Below are the records; tally the lines that include "ISFOS" and report only the total.

[Material supplied — start]

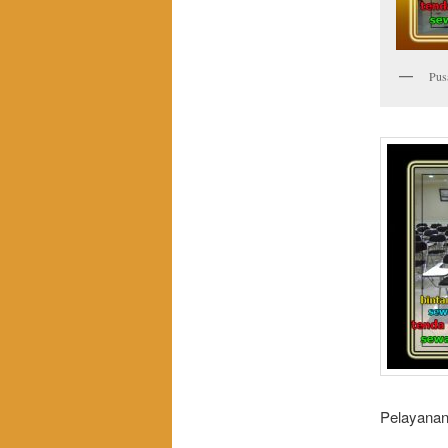
Pus
Pelayanan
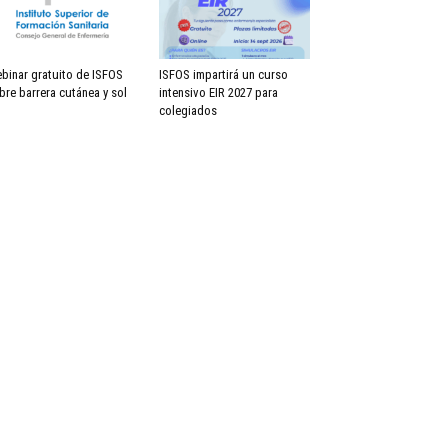
binar gratuito de ISFOS
ISFOS impartirá un curso
bre barrera cutánea y sol
intensivo EIR 2027 para
colegiados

[Material supplied — finish]

Response to this task.
2